From this moment on, I have never tried to take any behavior away from a person who is using it to feel safe. You need to feel safe before you can become more self-confident and emotionally healthy. To stand on your own two feet, you must separate from your parents and family members so that you are not controlled by them. Therefore, as a holistic psychologist my goal is to empower you. My goal is not to “fix” you or make you stop any behavior.
Obsessive-compulsive behaviors tell me that you are anxious and using your OCD to “bind” your anxiety. Everyone “binds” his or her anxiety, so do not judge yourself or think that you are weird. Binding your anxiety could mean that you stay busy all the time. Do you read all the time? Watch sports all the time? Pick up your phone as soon as you sit down? Talk too much?
You are binding your anxiety when you do anything that keeps you from directly experiencing your anxiety and fear. Anxiety and fear are both empowering experiences most people have several times a week. If you don’t feel anxiety and fear as you move through life, you are binding your anxiety and keeping it unconscious.
To be mentally healthy, you need to experience reality directly and move through uncomfortable feelings and emotions all the time.

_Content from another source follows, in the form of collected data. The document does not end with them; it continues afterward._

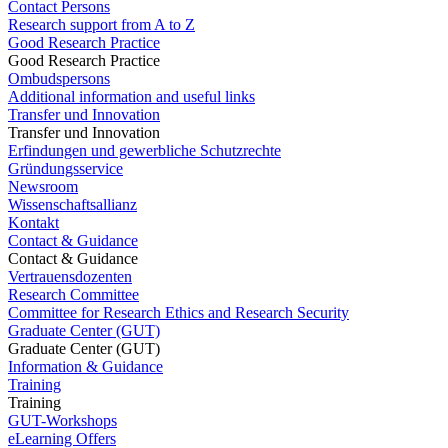
Contact Persons
Research support from A to Z
Good Research Practice
Good Research Practice
Ombudspersons
Additional information and useful links
Transfer und Innovation
Transfer und Innovation
Erfindungen und gewerbliche Schutzrechte
Gründungsservice
Newsroom
Wissenschaftsallianz
Kontakt
Contact & Guidance
Contact & Guidance
Vertrauensdozenten
Research Committee
Committee for Research Ethics and Research Security
Graduate Center (GUT)
Graduate Center (GUT)
Information & Guidance
Training
Training
GUT-Workshops
eLearning Offers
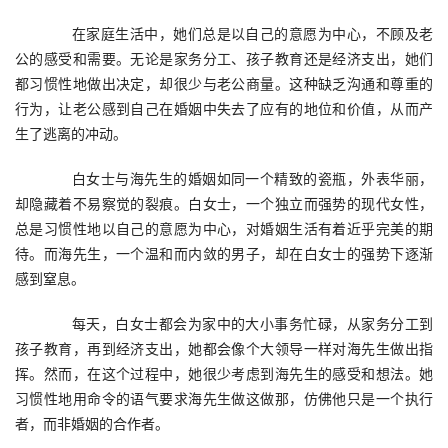
　　在家庭生活中，她们总是以自己的意愿为中心，不顾及老
公的感受和需要。无论是家务分工、孩子教育还是经济支出，她们
都习惯性地做出决定，却很少与老公商量。这种缺乏沟通和尊重的
行为，让老公感到自己在婚姻中失去了应有的地位和价值，从而产
生了逃离的冲动。
　　白女士与海先生的婚姻如同一个精致的瓷瓶，外表华丽，
却隐藏着不易察觉的裂痕。白女士，一个独立而强势的现代女性，
总是习惯性地以自己的意愿为中心，对婚姻生活有着近乎完美的期
待。而海先生，一个温和而内敛的男子，却在白女士的强势下逐渐
感到窒息。
　　每天，白女士都会为家中的大小事务忙碌，从家务分工到
孩子教育，再到经济支出，她都会像个大领导一样对海先生做出指
挥。然而，在这个过程中，她很少考虑到海先生的感受和想法。她
习惯性地用命令的语气要求海先生做这做那，仿佛他只是一个执行
者，而非婚姻的合作者。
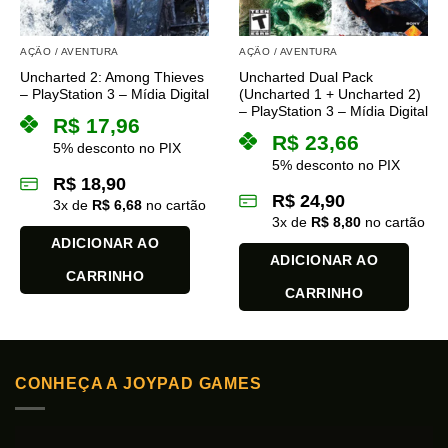
AÇÃO / AVENTURA
AÇÃO / AVENTURA
Uncharted 2: Among Thieves
Uncharted Dual Pack
– PlayStation 3 – Mídia Digital
(Uncharted 1 + Uncharted 2)
– PlayStation 3 – Mídia Digital
R$
17,96
R$
23,66
5% desconto no PIX
5% desconto no PIX
R$
18,90
R$
24,90
3
x de
R$
6,68
no cartão
3
x de
R$
8,80
no cartão
ADICIONAR AO
ADICIONAR AO
CARRINHO
CARRINHO
CONHEÇA A JOYPAD GAMES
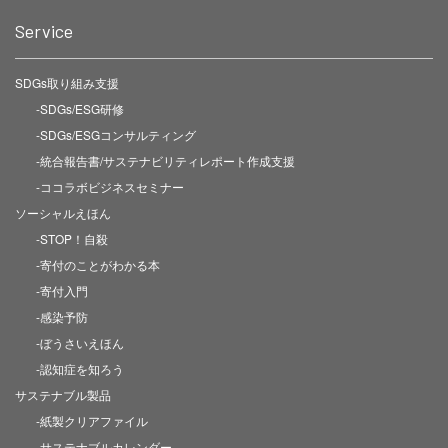
Service
SDGs取り組み支援
-SDGs/ESG研修
-SDGs/ESGコンサルティング
-統合報告書/サステナビリティレポート作成支援
-ココラボビジネスセミナー
ソーシャルえほん
-STOP！自殺
-寄付のことがわかる本
-寄付入門
-感染予防
-ぼうさいえほん
-認知症を知ろう
サステナブル製品
-紙製クリアファイル
-サステナブルカレンダー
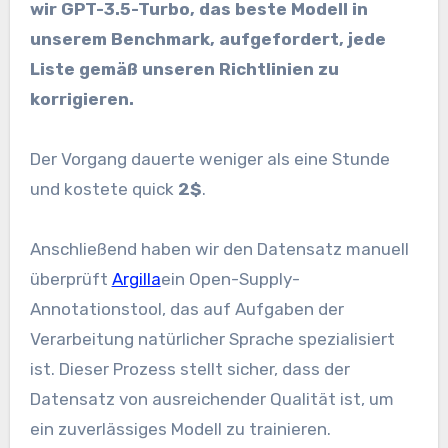
wir GPT-3.5-Turbo, das beste Modell in
unserem Benchmark, aufgefordert, jede
Liste gemäß unseren Richtlinien zu
korrigieren.
Der Vorgang dauerte weniger als eine Stunde
und kostete quick
2$
.
Anschließend haben wir den Datensatz manuell
überprüft
Argilla
ein Open-Supply-
Annotationstool, das auf Aufgaben der
Verarbeitung natürlicher Sprache spezialisiert
ist. Dieser Prozess stellt sicher, dass der
Datensatz von ausreichender Qualität ist, um
ein zuverlässiges Modell zu trainieren.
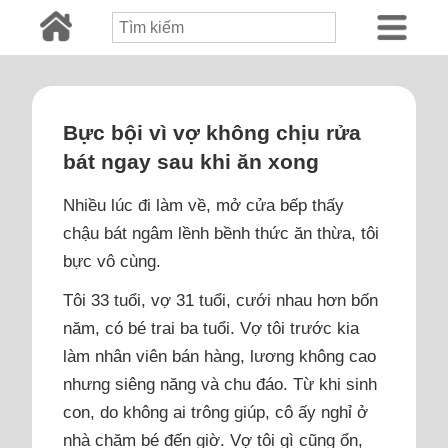
Bực bội vì vợ không chịu rửa
bát ngay sau khi ăn xong
Nhiều lúc đi làm về, mở cửa bếp thấy
chậu bát ngâm lềnh bềnh thức ăn thừa, tôi
bực vô cùng.
Tôi 33 tuổi, vợ 31 tuổi, cưới nhau hơn bốn
năm, có bé trai ba tuổi. Vợ tôi trước kia
làm nhân viên bán hàng, lương không cao
nhưng siêng năng và chu đáo. Từ khi sinh
con, do không ai trông giúp, cô ấy nghỉ ở
nhà chăm bé đến giờ. Vợ tôi gì cũng ổn,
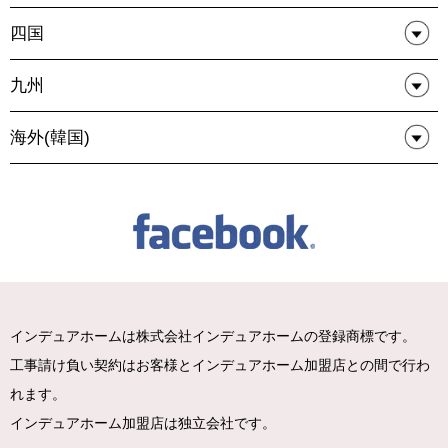
四国
九州
海外(韓国)
インデュアホームは株式会社インデュアホームの登録商標です。
工事請け負い契約はお客様とインデュアホーム加盟店との間で行わ
れます。
インデュアホーム加盟店は独立会社です。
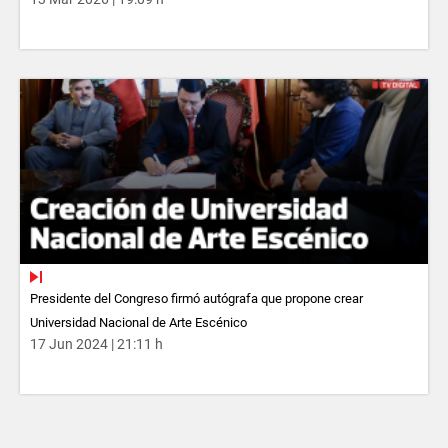
Presidente del Congreso firmó autógrafa que propone crear
Universidad Nacional de Arte Escénico
17 Jun 2024 | 21:11 h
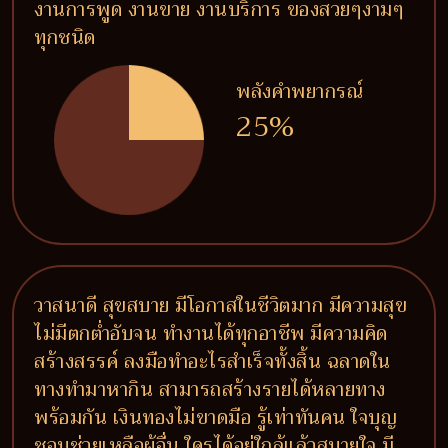
งานการพูด งานขาย งานบริการ ของสวยๆงามๆ
ทุกชนิด
พลังคำพยากรณ์
25%
วาสนาดี สุขสบาย มีโอกาสในชีวิตมาก มีความสุข
ไม่มีตกต่ำอับจน ทำงานได้ทุกอาชีพ มีความคิด
สร้างสรรค์ ลงมือทำอะไรสำเร็จทั้งสิ้น ฉลาดใน
ทางทำมาหากิน สามารถสร้างรายได้หลายทาง
พร้อมกัน เงินทองไม่ขาดมือ รู้เท่าทันคน ใจบุญ
ชอบช่วยเหลือผู้อื่น ใครได้อยู่ใกล้แล้วสบายใจ มี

This happens naturally and normally as you become more accepting and loving of your emotional self and body.
Back to your OCD behaviors. Unfortunately, none of your obsessive-compulsive behaviors keep you safe. However, you think they do. Your belief and comfort is extremely important to keep in focus if you want a positive outcome. Your obsessive thoughts and behaviors are not bad or wrong. They are simply not productive. Your rituals don’t empower you or keep you safe. But that’s ok, you can use your rituals, which humans have used for centuries, to break free and become stronger as you learn to reduce your anxiety naturally and become more assertive.

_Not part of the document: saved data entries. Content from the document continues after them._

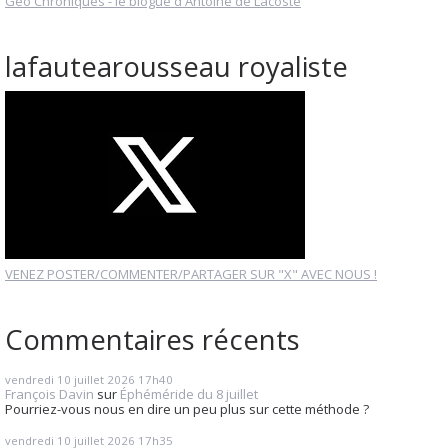
Géo Chroniques - le blogue d'Antoine de Lacoste
lafautearousseau royaliste
VENEZ POSTER/COMMENTER/PARTAGER SUR "X" AVEC NOUS !
Commentaires récents
vendredi 10
juillet 2026
17h40
François Davin
sur
Éphéméride du 8 juillet
Pourriez-vous nous en dire un peu plus sur cette méthode ?
vendredi 10
juillet 2026
17h35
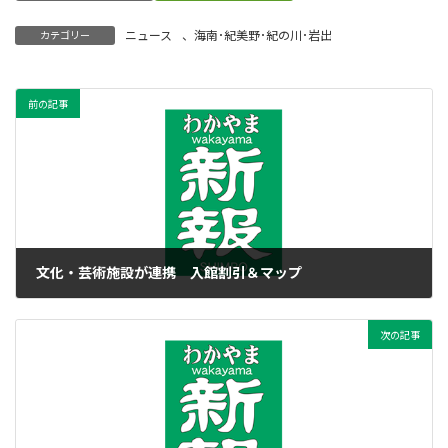
ニュース
、
海南･紀美野･紀の川･岩出
カテゴリー
前の記事
文化・芸術施設が連携 入館割引＆マップ
2017年8月19日
次の記事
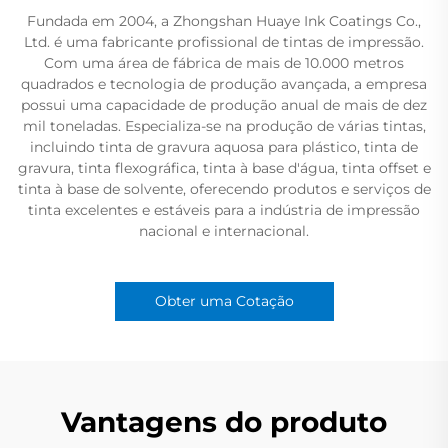
Fundada em 2004, a Zhongshan Huaye Ink Coatings Co.,
Ltd. é uma fabricante profissional de tintas de impressão.
Com uma área de fábrica de mais de 10.000 metros
quadrados e tecnologia de produção avançada, a empresa
possui uma capacidade de produção anual de mais de dez
mil toneladas. Especializa-se na produção de várias tintas,
incluindo tinta de gravura aquosa para plástico, tinta de
gravura, tinta flexográfica, tinta à base d'água, tinta offset e
tinta à base de solvente, oferecendo produtos e serviços de
tinta excelentes e estáveis para a indústria de impressão
nacional e internacional.
Obter uma Cotação
Vantagens do produto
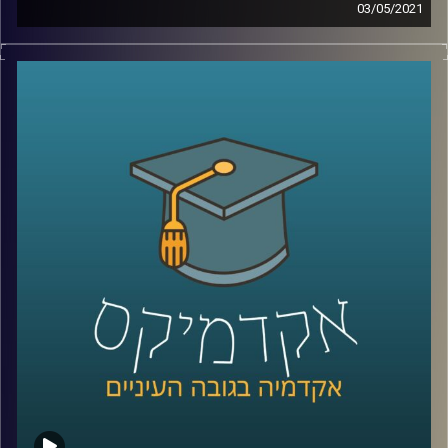
03/05/2021
מאז הפעם הראשונה בה תהה על סוגיית איחוד ופירוק רשימות
מועמדים לכנסת כשהיה בן 13 עברו מספר שנים, וממש בימים
אלה עומל גונן אילן על עבודת התזה שלו במסגרת התואר השני
במשפטים בביה"ס רדזינר בהנחייתו של פרופ' יניב רוזנאי
שעוסקת ממש בנושא זה.
גונן מפרט את הסוגים השונים של רשימות מועמדים הקיימות
בישראל, מה היתרונות והחסרונות של כל אחת מהן, ופורט את
המסגרת הנורמטיבית המאפשרת את המצב הקיים, זאת תוך
סקירת דוגמאות למצבים מוזרים והזויים יותר ופחות מהמציאות
הפוליטית בישראל הנובעת, בין היתר, מתופעת האיחודים
והפירוקים של רשימות המועמדים לכנסת.
קרדיט תמונות:
AudioVersity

What you need to learn to give up your OCD are more forceful and powerful behaviors that keep you safe in relationships. These behaviors will help you self-actualize as you separate from your parents and family. For example, you feel much safer and stronger when you have the ability to say, “No” and “Yes” anytime it is needed to anyone at any time. Yes, this assertive behavior is hard to do and takes practice through out your life. Begin now, start small and get better and better at it!
If I had to pick one skill set that everyone in the world needed, it would be hard to choose between learning how to relax and learning how to be assertive. You need both skills to be mentally and emotionally healthy. Children are trained not to be assertive. Yet, every adult needs to be assertive in order to be effective and powerful in the world. So when you grow up you must get the education you need by taking Assertiveness Training courses often to stay in tune.

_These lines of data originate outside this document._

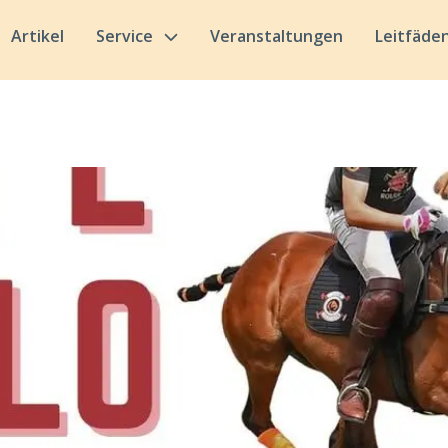
Artikel
Service
Veranstaltungen
Leitfäde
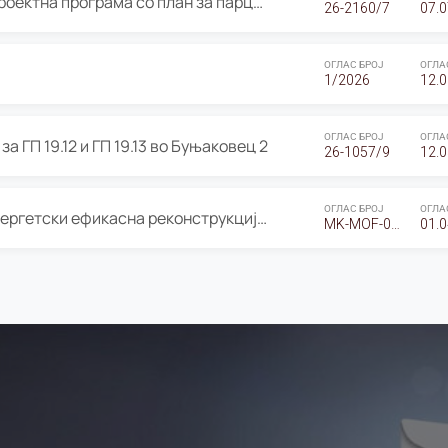
ОГЛАС за Јавно излагање на Проектна програма со план за парцелација за Урбанистички проект со план за парцелација за спојување на ГП 20.12 и ГП 20.37 од Изменување и дополнување на Детален урбанистички план Буњаковец 2, Општина Центар – Скопје
26-2160/7
07.0
ОГЛАС БРОЈ
ОГЛА
1/2026
12.0
ОГЛАС БРОЈ
ОГЛА
а ГП 19.12 и ГП 19.13 во Буњаковец 2
26-1057/9
12.0
ОГЛАС БРОЈ
ОГЛА
Оглас за Барање понуди за “Енергетски ефикасна реконструкција на објектот ООУ „Св. Кирил и Методиј"
MK-MOF-01-W-26-RFQ.
01.0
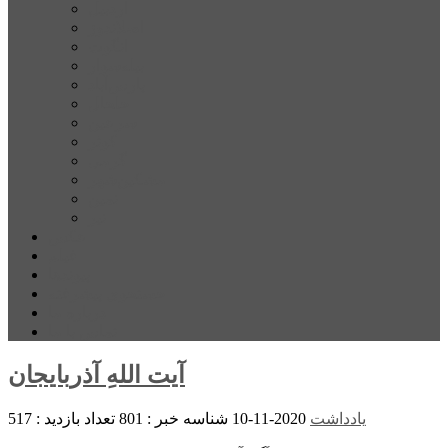
اردبیل
اصلاندوز
انگوت
بیله‌سوار
پارس‌آباد
خلخال
سرعین
کوثر
گرمی
مشکین‌شهر
نمین
نیر
عکس
فیلم
پیوندها
جستجوی پیشرفته
درباره ما
تماس با ما
آیت اللهِ آذربایجان
یادداشت
2020-11-10
شناسه خبر : 801
تعداد بازدید : 517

Once you know how to cope effectively with anxiety, you will be able to use your OCD behaviors to help you desensitize your irrational anxieties as they occur, in real life. Once you have learned to reduce your anxiety naturally in the moments of your life, you have the ability to face your real fears. Enjoying life is a process of learning how to stay relaxed in this sexist, racist, classist world we live in.